African American Haiku: Cultural Visions
[longer version]
The following is an expanded earlier draft of a much
shorter review first published in the “Briefly Reviewed” section of Frogpond 40:1, Winter 2017, pages 103–104.
This longer review was not published in Frogpond for space reasons.
African American
Haiku: Cultural Visions,
edited by John Zheng (2016,
University Press of Mississippi, Jackson, MS). 198 pages, 6¼×9¼˝,
hardback, 978-1-4968-0303-0. $65.00 from the University Press of Mississippi or on Amazon.
It is rare for an academic book, let alone one published by a university
press, to examine English-language haiku, and this book may well be a first—other
than the occasional dissertation and a book or two that have concentrated
purely on the haiku of Richard Wright (I also note Jeffrey Johnson’s Haiku Poetics in Twentieth-Century
Avant-Garde Poetry, which is also in the ballpark, but it does not cover
any leading haiku poets of the last fifty years). Ethnic studies and focusing
on minorities is trendy in academia, but how about a similar book that does not
dwell on race, one that recognizes literary achievement by some of the West’s
leading English-language haiku poets regardless of race? As for the poets in
this book, do they deserve more attention just because of their race? And are
some of these poets even writing haiku, or just a bastardized form of haiku?

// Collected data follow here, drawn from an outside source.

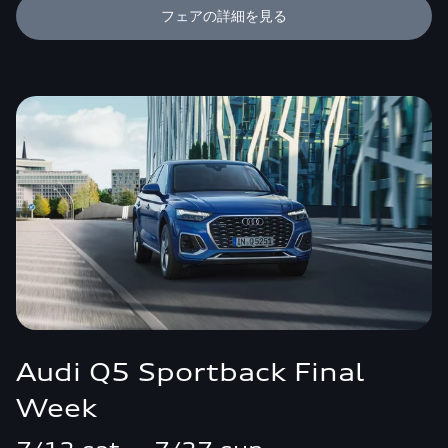
フェアの詳細を見る
Audi Q5 Sportback Final
Week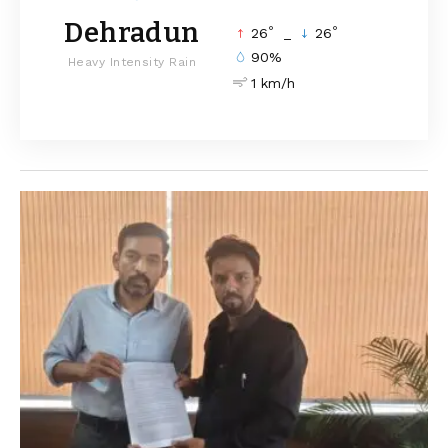
Dehradun
°
°
26
_
26
90%
Heavy Intensity Rain
1 km/h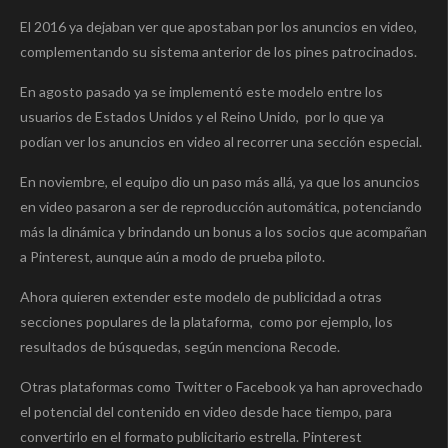
El 2016 ya dejaban ver que apostaban por los anuncios en video,
complementando su sistema anterior de los pines patrocinados.
En agosto pasado ya se implementó este modelo entre los
usuarios de Estados Unidos y el Reino Unido, por lo que ya
podían ver los anuncios en video al recorrer una sección especial.
En noviembre, el equipo dio un paso más allá, ya que los anuncios
en video pasaron a ser de reproducción automática, potenciando
más la dinámica y brindando un bonus a los socios que acompañan
a Pinterest, aunque aún a modo de prueba piloto.
Ahora quieren extender este modelo de publicidad a otras
secciones populares de la plataforma, como por ejemplo, los
resultados de búsquedas, según menciona Recode.
Otras plataformas como Twitter o Facebook ya han aprovechado
el potencial del contenido en video desde hace tiempo, para
convertirlo en el formato publicitario estrella. Pinterest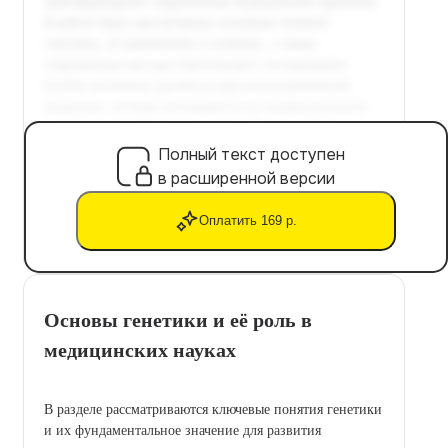
Полный текст доступен
в расширенной версии
Оплатить 169 р.
Основы генетики и её роль в
медицинских науках
В разделе рассматриваются ключевые понятия генетики
и их фундаментальное значение для развития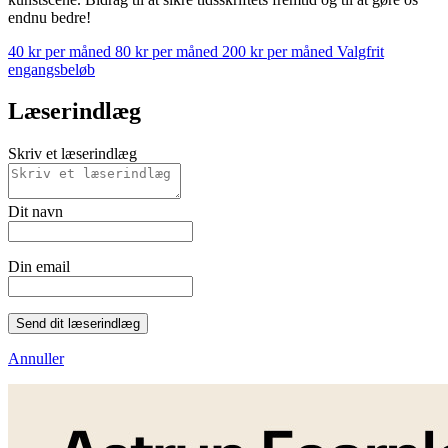
endnu bedre!
40 kr per måned
80 kr per måned
200 kr per måned
Valgfrit
engangsbeløb
Læserindlæg
Skriv et læserindlæg
Dit navn
Din email
Send dit læserindlæg
Annuller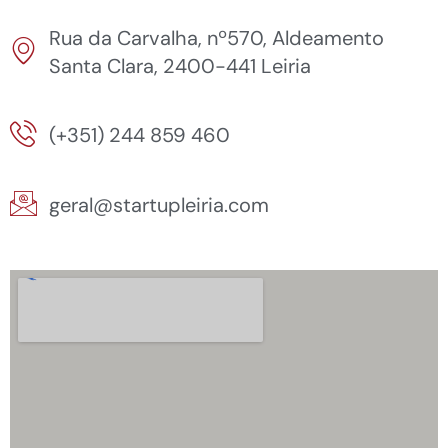
Rua da Carvalha, nº570, Aldeamento
Santa Clara, 2400-441 Leiria
(+351) 244 859 460
geral@startupleiria.com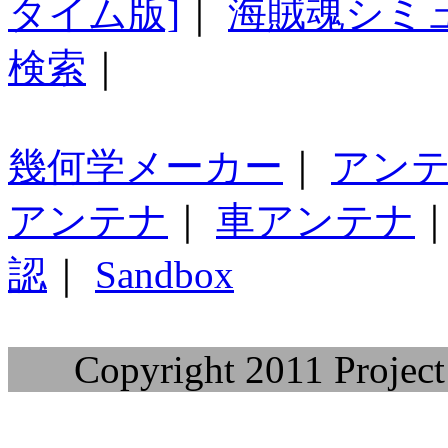
タイム版]
｜
海賊魂シミ
検索
｜
幾何学メーカー
｜
アン
アンテナ
｜
車アンテナ
認
｜
Sandbox
Copyright 2011 Project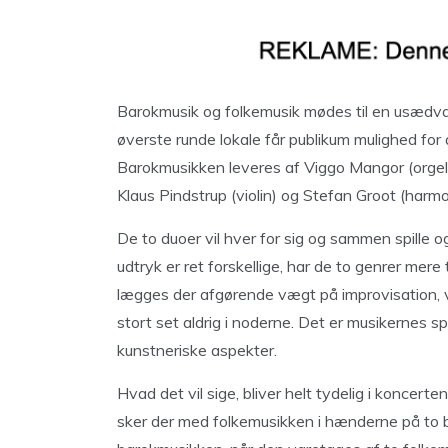
Barokmusik og folkemusik mødes til en usædvanl
øverste runde lokale får publikum mulighed for 
Barokmusikken leveres af Viggo Mangor (orgel)
Klaus Pindstrup (violin) og Stefan Groot (harmo
De to duoer vil hver for sig og sammen spille 
udtryk er ret forskellige, har de to genrer mere 
lægges der afgørende vægt på improvisation, 
stort set aldrig i noderne. Det er musikernes s
kunstneriske aspekter.
Hvad det vil sige, bliver helt tydelig i koncert
sker der med folkemusikken i hænderne på to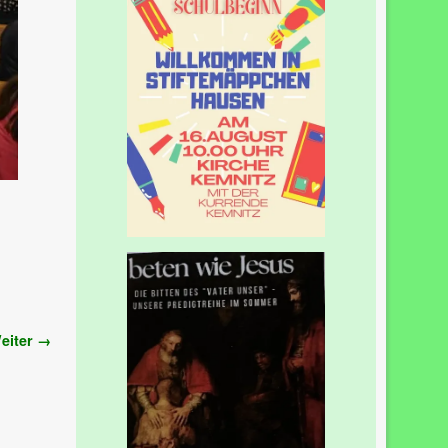
eiter →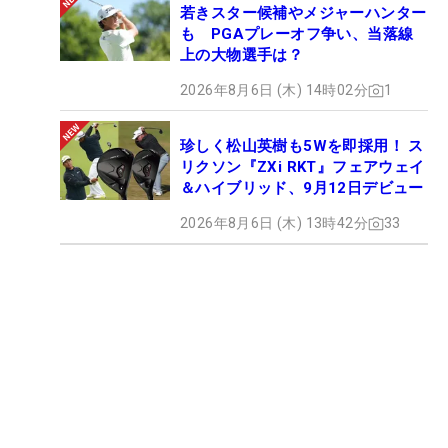
若きスター候補やメジャーハンター
も PGAプレーオフ争い、当落線
上の大物選手は？
2026年8月6日 (木) 14時02分
1
珍しく松山英樹も5Wを即採用！ ス
リクソン『ZXi RKT』フェアウェイ
＆ハイブリッド、9月12日デビュー
2026年8月6日 (木) 13時42分
33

This book raises many questions like these, and some of them are not answered.
The poets under discussion here
include Richard Wright, James Emanuel, Etheridge Knight, Sonia Sanchez, and
Lenard D. Moore, covered by two essays for each poet, except for Moore, who has
three. As for the commentators, those in the haiku community may well recognize
such names as Yoshinobu Hakutani, Toru Kiuchi, Ce Rosenow, and the book’s
editor, John Zheng, but not Sachi Nakachi, Virginia Whatley Smith, Claude
Wilkinson, Meta L. Schettler, Richard A. Iadonisi, and Sheila Smith McKoy.
Consequently, one strength of this book is how it engages critical commentary
from voices that the haiku community may not have heard of—or heard
from—before. This helps us get out of our haiku ghetto. Brief biographical
sketches at the end of the book tell us more about the book’s pedigreed
commentators. Other strengths include the assessment of haiku as effective
poetry, regardless of whether it is “haiku” or not, the exploration of jazz,
blues, and improvisation, the innovations of some of these poets as they make
haiku their own, and the adaptation of haiku to an African American vernacular.
Unfortunately, the brevity of this review precludes a fuller celebration of the
book’s rich content.
One shortfall of this book seems
to be that the analyses of the poems by some observers do not make enough of a
case for what haiku is, or whether these poets even understand the haiku genre,
but mostly use non-haiku poetics to analyze what is simply called haiku by the
authors (which is still valuable, regardless of whether the poems are haiku or
not). In Moore’s case, the poems pass muster, as do most of Wright’s haiku. But
in too many cases, especially Sanchez and Emanuel, the poems make a selfish or
hybrid use of “haiku” that some readers may feel departs too far from the
genre. This is an important book of haiku criticism, but it’s one that could
have taken a more rigorous stand on whether some of these poets are writing
haiku or merely writing in the name of haiku.
The good news about a book such as
this is that it helps us see haiku from varied and objective points of view.
Its “ethnic studies” focus may also help to open the door to future books that
discuss haiku by leading English-language poets regardless of race. But despite
its many strong points, I still wonder if books like this privilege the
minority (this question is not limited to haiku—see the 1996 New Criterion essay, “‘Diversity,’ ‘cultural studies’ & other mistakes” by Roger Kimball).
It would be worthwhile if more works of criticism could be colourblind in
assessing haiku poets—regardless of minority status. Do haiku poets who are not
minorities therefore become neglected? I’ve discussed this issue with Dana
Gioia, current poet laureate for the state of California, author of the
influential essay, “Can Poetry Matter,” and former chair of the National
Endowment for the Arts (and on the advisory board for my former publication, Tundra: The Journal of the Short Poem).
Dana also wrote an appreciative blurb for the book’s back cover. In an email
message to me, he honed in on the issue succinctly: “Diversity
represents a necessary civic value. The problem is when the political becomes a
substitute for the aesthetic.” I hope the “political” aspect of this book’s
focus on minorities (which academic presses are wont to love) has not
substituted itself for aesthetic worth, although in some poems here and there
my feeling is that it has. I invite you to read these finely written and
researched essays to decide for yourself.